The imprisonments after the historic protests have not stopped. Amnesty International warned last October about the pattern of arrests and repression of demonstrators who protested shouting freedom and other slogans due to the lack of electricity. The government proceeded to cut off the Internet connection in various parts of the country, says the international organization.
“The international community must condemn the cycles of repression that we are seeing in Cuba in the strongest possible terms. It is unacceptable that the authorities continue to intimidate, threaten, detain, stigmatize and try to silence anyone who demands basic necessities such as electricity, food and freedom”, it indicates. the notice Amnesty alert.
“It changed our lives in every way”
Relatives consulted exposed their experiences on the multiple prison transfers they face and what this means.
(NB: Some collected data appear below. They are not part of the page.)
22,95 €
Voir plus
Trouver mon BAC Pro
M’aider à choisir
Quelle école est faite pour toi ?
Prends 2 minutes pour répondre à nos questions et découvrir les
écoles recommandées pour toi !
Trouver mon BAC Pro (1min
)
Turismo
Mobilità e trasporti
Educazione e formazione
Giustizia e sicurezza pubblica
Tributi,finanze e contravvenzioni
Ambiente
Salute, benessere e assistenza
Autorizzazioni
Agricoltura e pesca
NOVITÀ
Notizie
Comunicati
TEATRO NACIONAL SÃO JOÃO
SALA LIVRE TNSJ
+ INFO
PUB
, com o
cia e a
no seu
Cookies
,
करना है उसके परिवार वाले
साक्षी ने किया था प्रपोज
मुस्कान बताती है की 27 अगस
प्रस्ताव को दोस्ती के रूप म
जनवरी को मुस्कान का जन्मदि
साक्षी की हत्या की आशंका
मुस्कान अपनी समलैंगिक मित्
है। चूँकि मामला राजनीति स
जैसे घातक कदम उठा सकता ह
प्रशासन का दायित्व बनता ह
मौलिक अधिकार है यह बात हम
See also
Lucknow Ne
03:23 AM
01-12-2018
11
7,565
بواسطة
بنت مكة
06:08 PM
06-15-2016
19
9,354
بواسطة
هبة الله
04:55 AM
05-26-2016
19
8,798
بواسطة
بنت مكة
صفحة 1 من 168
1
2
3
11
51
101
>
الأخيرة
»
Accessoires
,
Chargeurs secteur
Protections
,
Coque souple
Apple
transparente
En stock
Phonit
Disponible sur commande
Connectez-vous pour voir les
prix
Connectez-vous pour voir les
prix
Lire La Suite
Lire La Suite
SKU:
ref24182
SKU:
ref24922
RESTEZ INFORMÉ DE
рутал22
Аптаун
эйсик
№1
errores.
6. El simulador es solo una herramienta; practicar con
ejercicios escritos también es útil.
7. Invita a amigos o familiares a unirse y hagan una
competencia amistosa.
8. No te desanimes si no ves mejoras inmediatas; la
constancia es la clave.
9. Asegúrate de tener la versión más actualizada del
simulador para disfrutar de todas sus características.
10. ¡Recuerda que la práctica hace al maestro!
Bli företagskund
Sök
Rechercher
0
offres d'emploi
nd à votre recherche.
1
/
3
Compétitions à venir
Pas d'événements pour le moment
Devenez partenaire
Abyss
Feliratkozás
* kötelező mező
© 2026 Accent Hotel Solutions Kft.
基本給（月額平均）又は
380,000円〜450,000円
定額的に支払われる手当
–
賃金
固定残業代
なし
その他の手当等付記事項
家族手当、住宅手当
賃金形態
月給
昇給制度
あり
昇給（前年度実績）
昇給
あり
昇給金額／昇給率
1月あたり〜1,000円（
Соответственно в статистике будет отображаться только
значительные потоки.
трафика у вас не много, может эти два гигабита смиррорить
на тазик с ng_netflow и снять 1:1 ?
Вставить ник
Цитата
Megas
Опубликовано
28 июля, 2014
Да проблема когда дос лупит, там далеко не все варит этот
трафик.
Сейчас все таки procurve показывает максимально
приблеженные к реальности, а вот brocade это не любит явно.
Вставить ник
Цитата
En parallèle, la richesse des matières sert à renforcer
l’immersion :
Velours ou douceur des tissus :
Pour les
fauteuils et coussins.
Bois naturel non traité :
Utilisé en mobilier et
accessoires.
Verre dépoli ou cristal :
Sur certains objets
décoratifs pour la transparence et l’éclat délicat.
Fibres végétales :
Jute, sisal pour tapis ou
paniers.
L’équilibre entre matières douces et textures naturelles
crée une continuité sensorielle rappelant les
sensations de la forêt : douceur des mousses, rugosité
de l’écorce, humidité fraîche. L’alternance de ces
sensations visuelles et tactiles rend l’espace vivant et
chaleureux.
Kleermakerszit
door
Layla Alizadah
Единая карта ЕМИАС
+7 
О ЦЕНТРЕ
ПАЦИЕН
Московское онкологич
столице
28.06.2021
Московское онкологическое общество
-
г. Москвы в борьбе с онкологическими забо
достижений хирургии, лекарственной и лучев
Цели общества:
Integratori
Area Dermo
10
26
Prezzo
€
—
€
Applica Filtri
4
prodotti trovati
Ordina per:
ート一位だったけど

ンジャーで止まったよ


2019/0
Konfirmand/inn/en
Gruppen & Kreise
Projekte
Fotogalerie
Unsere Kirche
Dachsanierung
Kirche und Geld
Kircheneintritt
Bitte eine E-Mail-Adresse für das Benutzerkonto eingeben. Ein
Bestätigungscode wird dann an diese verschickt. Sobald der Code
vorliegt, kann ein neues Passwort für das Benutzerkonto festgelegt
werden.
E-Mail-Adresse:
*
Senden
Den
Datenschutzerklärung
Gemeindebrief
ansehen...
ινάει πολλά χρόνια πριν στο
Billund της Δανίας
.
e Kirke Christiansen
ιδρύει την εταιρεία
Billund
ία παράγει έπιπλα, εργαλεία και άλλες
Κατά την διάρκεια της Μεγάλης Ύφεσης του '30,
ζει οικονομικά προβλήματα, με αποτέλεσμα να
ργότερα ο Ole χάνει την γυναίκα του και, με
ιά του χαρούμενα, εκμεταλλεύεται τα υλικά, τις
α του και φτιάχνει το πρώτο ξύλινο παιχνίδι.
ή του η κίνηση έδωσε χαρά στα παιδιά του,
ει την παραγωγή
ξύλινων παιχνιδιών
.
Saily Núñez has two minor children. According to his testimony, they suffer “a strong emotional imbalance due to the absence of his father.” The conversation with the VOA is interrupted for a few minutes by a call from the husband. “They are moving him back to Quivicán right now,” says the woman, who looks puzzled.
“Maikel [Puig] it was everything here, the livelihood of the family, everything”, explains the graduate in Microbiology, who left her job to take care of the house after the arrest and conviction of her husband. “That’s where the nightmare began because it changed our lives in every way.”
Núñez relates that interprovincial trips left her and the children exhausted. “They put us as one more way to punish us, they distanced us a lot, more than 150 kilometers away”, to be on time on the day of the visit to the prison, he relied on the help of Sonia Álvarez, the wife of the political prisoner Félix Navarro and mother of the also imprisoned Sahyli Navarro.
The news of the transfer is not the end, says Núñez when referring to Maikel Puig. “I keep demanding my husband’s freedom over and over again because I want him home, I want him back with the family,” he says.
fill the gap
The Cuban government has rejected criticism from relatives and human rights groups about irregularities in the judicial processes. Government-controlled media maintain that they are “neither political prisoners nor prisoners of conscience” and that they were prosecuted for “common crimes”.
The Havana authorities also maintain that the defendants were able to testify and answer the questions of both the prosecutors and the defense. They assure that the right to abstain and not to do so was respected, and each one told their version of the facts. Cuba has also blamed the United States, with whom it has had a political dispute for more than six decades.
The Joe Biden government has denied the accusations and condemned the imprisonments. High-ranking State Department officials have urged the island’s government to release all political prisoners.
“That space is empty, that space… I long for it to be occupied again,” says Ailex Marcano, while recalling that living with his son has been interrupted.